At the end we preferred to travel all night,
Sleeping in snatches,
With the voices singing in our ears, saying
That this was all folly.

 Then at dawn we came down to a temperate valley,
Wet, below the snow line, smelling of vegetation;
With a running stream and a water mill beating the darkness,
And three trees on the low sky,
And an old white horse galloped away in the meadow.
Then we came to a tavern with vine-leaves over the lintel,
Six hands at an open door dicing for pieces of silver,
And feet kicking the empty wineskins.
But there was no information, and so we continued
And arrived at evening, not a moment too soon
Finding the place; it was (you may say) satisfactory.

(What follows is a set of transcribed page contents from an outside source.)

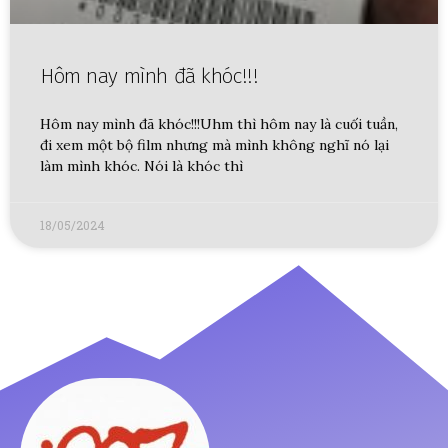
Hôm nay mình đã khóc!!!
Hôm nay mình đã khóc!!!Uhm thì hôm nay là cuối tuần,
đi xem một bộ film nhưng mà mình không nghĩ nó lại
làm mình khóc. Nói là khóc thì
18/05/2024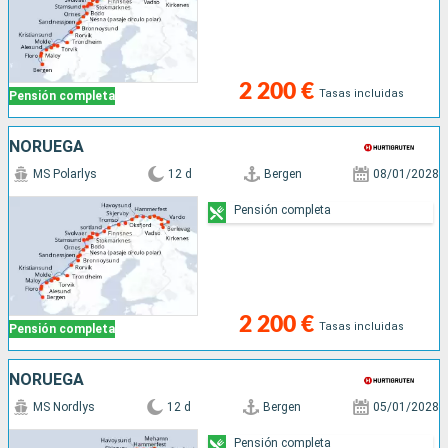
2 200 €
Tasas incluidas
Pensión completa
NORUEGA
MS Polarlys
12 d
Bergen
08/01/2028
Pensión completa
2 200 €
Tasas incluidas
Pensión completa
NORUEGA
MS Nordlys
12 d
Bergen
05/01/2028
Pensión completa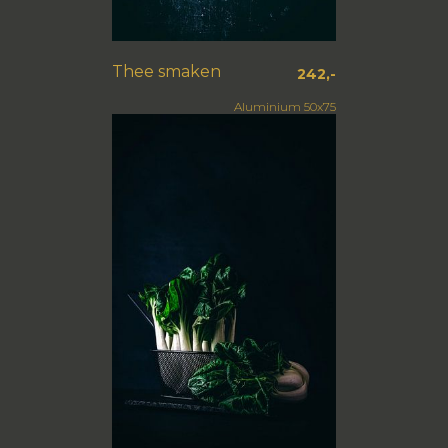
Thee smaken
242,-
Aluminium 50x75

 All this was a long time ago, I remember,
And I would do it again, but set down
This set down
This: were we led all that way for
Birth or Death? There was a Birth, certainly,
We had evidence and no doubt. I had seen birth and death,
But had thought they were different; this Birth was
Hard and bitter agony for us, like Death, our death.
We returned to our places, these Kingdoms,
But no longer at ease here, in the old dispensation,
With an alien people clutching their gods.
I should be glad of another death.

Eliot sees us living in a world that is hard and materialistic and that resists wonder.  We may be seduced by its inducements, its summer palaces and its silken girls bringing sherbet, but ultimately they fail to satisfy.  Once we have seen the promise of a world filled with meaning, we are no longer at ease with how we have been living our lives.

But to open ourselves to mystery, we must break with dull routine, the water wheel beating the darkness.  And we must override the voices telling us that our dreams are folly.

I love the images in the second stanza, which seem matter of fact and yet hint at a deeper significance.  To nail them down too much is to violate them so just check out to see whether they delight your imagination. (When symbols become mechanistic equal signs, then literature becomes engineering.)  Do the three trees foreshadow the three crosses and the six hands dicing for silver foreshadow the Roman centurions throwing for Christ’s garments (or the silver payoff to Judas)?  Is the white horse Christ’s soul? How does a white horse running free in a field make you feel?

T. S. Eliot is one who has felt like an old man in a dry month (“Gerontion”) or a scarecrow (“The Hollow Men”).  In “The Wasteland” he hears the rattle of bones and sees fear in a handful of dust.  The journey of the magi represents for him a direction he can travel to restore vitality.